Se os comerciantes esperam faturar alto até domingo, em razão do Dias das Mães, o mesmo não pode se dizer dos donos de bares e restaurantes da capital. Com as restrições ao funcionamento impostas pela PBH, para tentar conter o avanço do novo coronavírus, os empresários do setor, impedidos de abrir na data, voltam esperançosos a atenção à reunião que o prefeito Alexandre Kalil terá hoje de manhã com a equipe técnica da PBH, da qual podem surgir novidades sobre as restrições.

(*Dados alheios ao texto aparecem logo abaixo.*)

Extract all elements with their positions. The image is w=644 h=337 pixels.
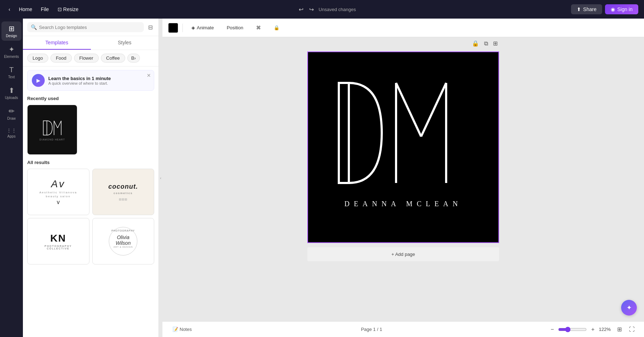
lock-icon: 🔒: [274, 25, 279, 30]
toolbar-divider-1: [182, 24, 183, 32]
elements-icon: ✦: [9, 45, 15, 54]
recently-used-heading: Recently used: [27, 96, 154, 101]
canvas-scroll[interactable]: 🔒 ⧉ ⊞: [162, 37, 644, 321]
tab-styles[interactable]: Styles: [91, 36, 159, 50]
canvas-top-actions: 🔒 ⧉ ⊞: [470, 39, 499, 48]
tag-logo[interactable]: Logo: [27, 54, 48, 63]
resize-button[interactable]: ⊡ Resize: [55, 5, 82, 14]
canvas-area: ◈ Animate Position ⌘ 🔒 🔒 ⧉ ⊞: [162, 19, 644, 337]
fullscreen-button[interactable]: ⛶: [627, 325, 637, 334]
recently-used-item[interactable]: DIAMOND HEART: [27, 105, 77, 155]
notes-button[interactable]: 📝 Notes: [170, 325, 195, 333]
unsaved-indicator: Unsaved changes: [319, 7, 356, 12]
icon-sidebar: ⊞ Design ✦ Elements T Text ⬆ Uploads ✏ D…: [0, 19, 23, 337]
color-swatch[interactable]: [168, 23, 178, 33]
search-icon: 🔍: [31, 24, 37, 30]
zoom-out-button[interactable]: −: [548, 325, 556, 334]
text-icon: T: [9, 66, 14, 74]
signin-button[interactable]: ◉ Sign in: [605, 4, 638, 14]
canvas-lock-button[interactable]: 🔒: [470, 39, 480, 48]
panel-content: ▶ Learn the basics in 1 minute A quick o…: [23, 66, 158, 337]
all-results-section: All results Av Aesthetic Villanovabeauty…: [27, 160, 154, 264]
tag-coffee[interactable]: Coffee: [101, 54, 125, 63]
canvas-toolbar: ◈ Animate Position ⌘ 🔒: [162, 19, 644, 37]
tag-flower[interactable]: Flower: [74, 54, 99, 63]
close-banner-button[interactable]: ✕: [147, 73, 151, 78]
share-button[interactable]: ⬆ Share: [571, 4, 602, 14]
learn-text: Learn the basics in 1 minute A quick ove…: [48, 76, 111, 85]
draw-icon: ✏: [9, 107, 15, 115]
canvas-frame[interactable]: DEANNA MCLEAN: [307, 51, 499, 243]
zoom-value: 122%: [599, 327, 611, 332]
tab-templates[interactable]: Templates: [23, 36, 91, 50]
search-box: 🔍: [27, 22, 144, 32]
magic-assist-button[interactable]: ✦: [621, 300, 637, 316]
filter-button[interactable]: ⊟: [147, 23, 154, 32]
topbar-center: ↩ ↪ Unsaved changes: [86, 5, 566, 14]
svg-rect-0: [43, 121, 47, 135]
panel-sidebar: 🔍 ⊟ Templates Styles Logo Food Flower Co…: [23, 19, 159, 337]
template-item-3[interactable]: KN PHOTOGRAPHYCOLLECTIVE: [27, 218, 89, 264]
add-page-button[interactable]: + Add page: [307, 247, 499, 261]
arrange-button[interactable]: ⌘: [252, 23, 265, 33]
home-button[interactable]: Home: [16, 5, 35, 14]
template-item-4[interactable]: PHOTOGRAPHY Olivia Wilson ART & DESIGN: [92, 218, 155, 264]
page-info: Page 1 / 1: [199, 327, 544, 332]
animate-icon: ◈: [191, 25, 195, 30]
sidebar-item-draw[interactable]: ✏ Draw: [1, 104, 21, 123]
apps-icon: ⋮⋮: [6, 128, 16, 133]
zoom-in-button[interactable]: +: [589, 325, 596, 334]
sidebar-item-text[interactable]: T Text: [1, 63, 21, 82]
resize-icon: ⊡: [58, 6, 62, 12]
tag-more-button[interactable]: B›: [127, 54, 140, 63]
all-results-grid: Av Aesthetic Villanovabeauty salon v coc…: [27, 169, 154, 264]
bottom-bar: 📝 Notes Page 1 / 1 − + 122% ⊞ ⛶: [162, 321, 644, 337]
topbar-left: ‹ Home File ⊡ Resize: [6, 5, 81, 14]
svg-line-2: [54, 121, 58, 128]
main-area: ⊞ Design ✦ Elements T Text ⬆ Uploads ✏ D…: [0, 19, 644, 337]
redo-button[interactable]: ↪: [307, 5, 316, 14]
search-input[interactable]: [39, 25, 140, 30]
tag-food[interactable]: Food: [50, 54, 72, 63]
user-icon: ◉: [611, 6, 615, 12]
lock-button[interactable]: 🔒: [269, 23, 284, 33]
panel-search-area: 🔍 ⊟: [23, 19, 158, 36]
grid-view-button[interactable]: ⊞: [615, 324, 624, 334]
undo-button[interactable]: ↩: [297, 5, 306, 14]
animate-button[interactable]: ◈ Animate: [187, 23, 218, 33]
tag-filters: Logo Food Flower Coffee B›: [23, 50, 158, 66]
learn-banner: ▶ Learn the basics in 1 minute A quick o…: [27, 70, 154, 91]
svg-line-7: [396, 83, 421, 137]
template-item-2[interactable]: coconut. cosmetics ⊞⊞⊞: [92, 169, 155, 215]
sidebar-item-uploads[interactable]: ⬆ Uploads: [1, 83, 21, 103]
svg-line-3: [58, 121, 61, 128]
panel-tabs: Templates Styles: [23, 36, 158, 50]
all-results-heading: All results: [27, 160, 154, 165]
svg-rect-5: [339, 83, 349, 183]
svg-text:DEANNA MCLEAN: DEANNA MCLEAN: [345, 200, 462, 208]
svg-line-8: [421, 83, 446, 137]
bottom-right: ⊞ ⛶: [615, 324, 637, 334]
play-icon: ▶: [32, 74, 45, 87]
recently-template-preview: [42, 119, 63, 137]
topbar: ‹ Home File ⊡ Resize ↩ ↪ Unsaved changes…: [0, 0, 644, 19]
notes-icon: 📝: [172, 327, 178, 332]
sidebar-item-elements[interactable]: ✦ Elements: [1, 42, 21, 61]
canvas-container: 🔒 ⧉ ⊞: [307, 51, 499, 261]
canvas-add-button[interactable]: ⊞: [492, 39, 499, 48]
hide-panel-button[interactable]: ‹: [159, 19, 162, 337]
file-button[interactable]: File: [38, 5, 52, 14]
recently-used-section: Recently used DIAMOND HEART: [27, 96, 154, 155]
sidebar-item-apps[interactable]: ⋮⋮ Apps: [1, 125, 21, 141]
canvas-copy-button[interactable]: ⧉: [483, 39, 489, 48]
share-icon: ⬆: [577, 6, 581, 12]
zoom-slider[interactable]: [558, 327, 587, 332]
sidebar-item-design[interactable]: ⊞ Design: [1, 21, 21, 41]
topbar-right: ⬆ Share ◉ Sign in: [571, 4, 638, 14]
back-button[interactable]: ‹: [6, 5, 13, 14]
position-button[interactable]: Position: [223, 23, 248, 33]
uploads-icon: ⬆: [9, 86, 15, 95]
logo-svg: DEANNA MCLEAN: [325, 72, 482, 222]
zoom-control: − + 122%: [548, 325, 611, 334]
template-item-1[interactable]: Av Aesthetic Villanovabeauty salon v: [27, 169, 89, 215]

A tendência, contudo, é de que os belo-horizontinos não se reúnam com as mães para o tradicional almoço de domingo, o que deve prejudicar o delivery. Pesquisa da CDL-BH sobre o tema, divulgada nessa quarta-feira (5), mostra que 55% dos entrevistados disseram que vão evitar esses encontros, devido à pandemia.

Abrasel-MG garante que afiliados cumprem protocolos rígidos, o que não se pode dizer de muitos encontros familiares

Para Mateus Daniel, presidente da Associação Brasileira de Bares e Restaurantes em Minas Gerais (Abrasel-MG), o “castigo” aos restaurantes, se mantido no Dia da Mães, irá prejudicar ainda mais o setor. Além disso, segundo ele, o impedimento à abertura implicaria em mais “aglomerações familiares”. “Os restaurantes cumprem o protocolo, mas e o que ocorre em uma reunião familiar?”, indaga Daniel. 

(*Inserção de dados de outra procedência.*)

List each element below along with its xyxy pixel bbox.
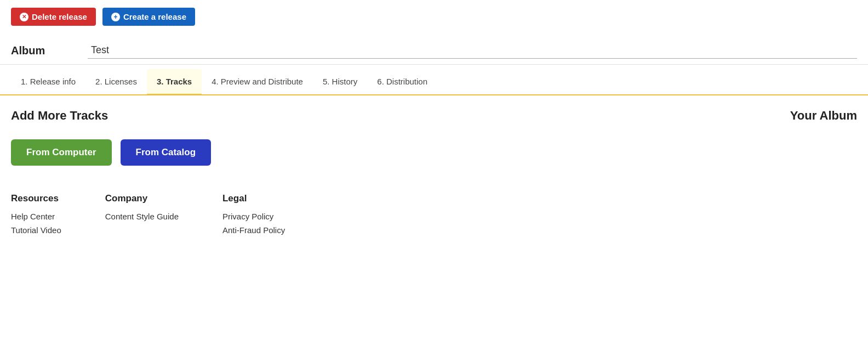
tab-distribution[interactable]: 6. Distribution bbox=[367, 69, 437, 95]
add-tracks-title: Add More Tracks bbox=[11, 109, 671, 123]
your-album-title: Your Album bbox=[682, 109, 857, 123]
footer-link-content-style-guide[interactable]: Content Style Guide bbox=[105, 212, 179, 221]
add-track-buttons: From Computer From Catalog bbox=[11, 139, 671, 166]
tab-licenses[interactable]: 2. Licenses bbox=[85, 69, 147, 95]
tab-preview[interactable]: 4. Preview and Distribute bbox=[202, 69, 313, 95]
right-panel: Your Album bbox=[682, 109, 857, 166]
toolbar: Delete release Create a release bbox=[0, 0, 868, 33]
footer-link-tutorial-video[interactable]: Tutorial Video bbox=[11, 225, 61, 235]
from-computer-button[interactable]: From Computer bbox=[11, 139, 112, 166]
legal-title: Legal bbox=[222, 193, 285, 204]
footer-link-anti-fraud-policy[interactable]: Anti-Fraud Policy bbox=[222, 225, 285, 235]
resources-title: Resources bbox=[11, 193, 61, 204]
footer-link-privacy-policy[interactable]: Privacy Policy bbox=[222, 212, 285, 221]
company-title: Company bbox=[105, 193, 179, 204]
delete-icon bbox=[20, 13, 28, 21]
album-input[interactable] bbox=[88, 42, 857, 59]
create-release-button[interactable]: Create a release bbox=[102, 8, 195, 26]
footer: Resources Help Center Tutorial Video Com… bbox=[0, 166, 868, 256]
delete-release-button[interactable]: Delete release bbox=[11, 8, 96, 26]
left-panel: Add More Tracks From Computer From Catal… bbox=[11, 109, 671, 166]
footer-company: Company Content Style Guide bbox=[105, 193, 179, 239]
album-label: Album bbox=[11, 44, 88, 57]
tab-tracks[interactable]: 3. Tracks bbox=[147, 69, 202, 95]
footer-resources: Resources Help Center Tutorial Video bbox=[11, 193, 61, 239]
create-icon bbox=[111, 13, 120, 21]
from-catalog-button[interactable]: From Catalog bbox=[121, 139, 212, 166]
tab-history[interactable]: 5. History bbox=[313, 69, 367, 95]
main-content: Add More Tracks From Computer From Catal… bbox=[0, 95, 868, 166]
album-row: Album bbox=[0, 33, 868, 65]
tab-release-info[interactable]: 1. Release info bbox=[11, 69, 85, 95]
tabs-bar: 1. Release info 2. Licenses 3. Tracks 4.… bbox=[0, 69, 868, 95]
footer-legal: Legal Privacy Policy Anti-Fraud Policy bbox=[222, 193, 285, 239]
footer-link-help-center[interactable]: Help Center bbox=[11, 212, 61, 221]
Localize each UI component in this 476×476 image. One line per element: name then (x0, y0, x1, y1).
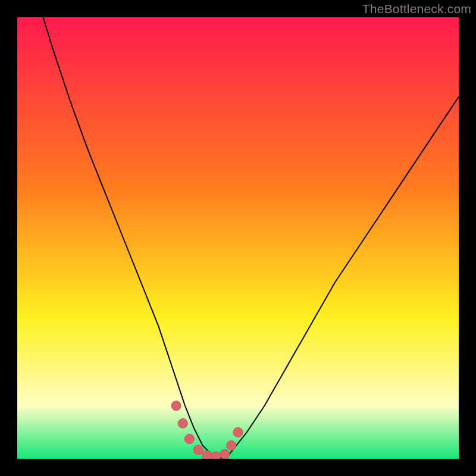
curve-marker (220, 450, 230, 459)
chart-frame: TheBottleneck.com (0, 0, 476, 476)
watermark-text: TheBottleneck.com (362, 2, 471, 16)
chart-svg (17, 17, 459, 459)
gradient-background (17, 17, 459, 459)
curve-marker (171, 401, 181, 411)
curve-marker (233, 428, 243, 437)
curve-marker (202, 450, 212, 459)
curve-marker (178, 419, 187, 428)
curve-marker (184, 434, 194, 444)
plot-area (17, 17, 459, 459)
curve-marker (193, 445, 203, 455)
curve-marker (211, 452, 221, 459)
curve-marker (227, 441, 236, 450)
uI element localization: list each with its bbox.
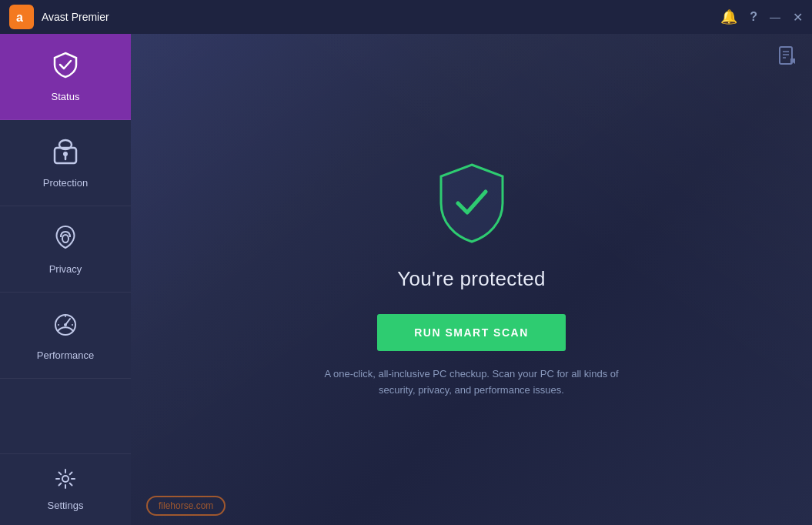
help-icon[interactable]: ? [750,10,757,24]
svg-point-5 [62,235,69,242]
performance-label: Performance [37,349,94,361]
sidebar-spacer [0,379,131,453]
scan-description: A one-click, all-inclusive PC checkup. S… [310,366,633,399]
svg-point-8 [64,323,67,326]
settings-icon [55,468,76,495]
sidebar: Status Protection [0,34,131,525]
svg-rect-13 [780,47,792,64]
privacy-icon [52,223,79,257]
content-inner: You're protected RUN SMART SCAN A one-cl… [310,161,633,399]
watermark: filehorse.com [146,496,226,516]
sidebar-item-settings[interactable]: Settings [0,453,131,525]
content-area: You're protected RUN SMART SCAN A one-cl… [131,34,812,525]
titlebar: a Avast Premier 🔔 ? — ✕ [0,0,812,34]
status-icon [52,51,79,85]
protection-icon [53,137,78,171]
notification-icon[interactable]: 🔔 [720,8,737,25]
svg-text:a: a [16,11,23,24]
sidebar-item-protection[interactable]: Protection [0,120,131,206]
status-label: Status [52,91,80,102]
minimize-icon[interactable]: — [770,11,780,23]
main-layout: Status Protection [0,34,812,525]
run-smart-scan-button[interactable]: RUN SMART SCAN [377,314,566,351]
app-title: Avast Premier [42,11,720,23]
license-icon[interactable] [777,45,798,71]
sidebar-item-performance[interactable]: Performance [0,293,131,379]
sidebar-item-privacy[interactable]: Privacy [0,206,131,293]
protection-label: Protection [43,177,89,189]
sidebar-item-status[interactable]: Status [0,34,131,120]
performance-icon [52,309,79,343]
app-logo: a [9,5,34,29]
svg-point-12 [62,476,69,482]
close-icon[interactable]: ✕ [793,10,803,25]
privacy-label: Privacy [49,263,82,275]
settings-label: Settings [48,500,84,511]
window-controls: 🔔 ? — ✕ [720,8,803,25]
protected-shield [433,161,510,249]
protected-status-text: You're protected [397,267,545,291]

O pleito da Abrasel ganha coro entre comerciantes. O presidente da CDL-BH, Marcelo Souza e Silva, também pede que a PBH reveja a decisão de manter os restaurantes fechados domingo. “O segmento não aguenta mais as restrições. Estão endividados, sem perspectiva de faturamento e poderiam tirar um pouco do prejuízo”, acredita.